▶ **Exercise input**:
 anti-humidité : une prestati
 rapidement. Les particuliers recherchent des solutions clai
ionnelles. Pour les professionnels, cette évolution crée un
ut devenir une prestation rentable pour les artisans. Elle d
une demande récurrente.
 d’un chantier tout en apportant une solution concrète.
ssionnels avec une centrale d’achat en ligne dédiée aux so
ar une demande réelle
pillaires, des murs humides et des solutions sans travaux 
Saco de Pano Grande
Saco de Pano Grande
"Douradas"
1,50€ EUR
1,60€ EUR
==
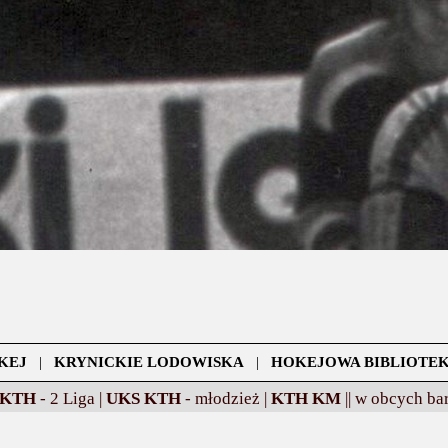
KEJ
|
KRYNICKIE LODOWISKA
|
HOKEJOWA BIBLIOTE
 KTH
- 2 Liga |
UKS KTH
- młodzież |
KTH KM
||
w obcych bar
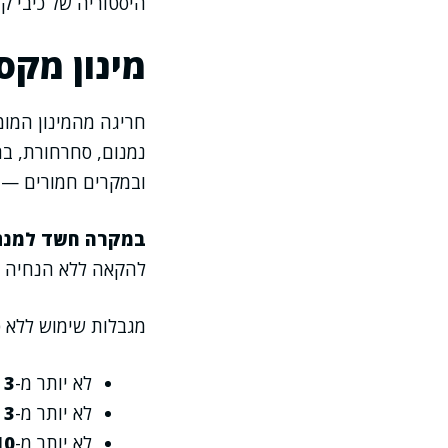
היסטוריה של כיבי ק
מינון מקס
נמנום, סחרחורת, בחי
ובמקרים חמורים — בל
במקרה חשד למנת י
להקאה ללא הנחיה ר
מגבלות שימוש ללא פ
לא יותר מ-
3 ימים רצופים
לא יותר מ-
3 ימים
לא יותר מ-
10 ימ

▶ **Work request**: Copy out each line of the listing that holds the string "demande".

▶ **Task solution**:
une demande récurrente.
ar une demande réelle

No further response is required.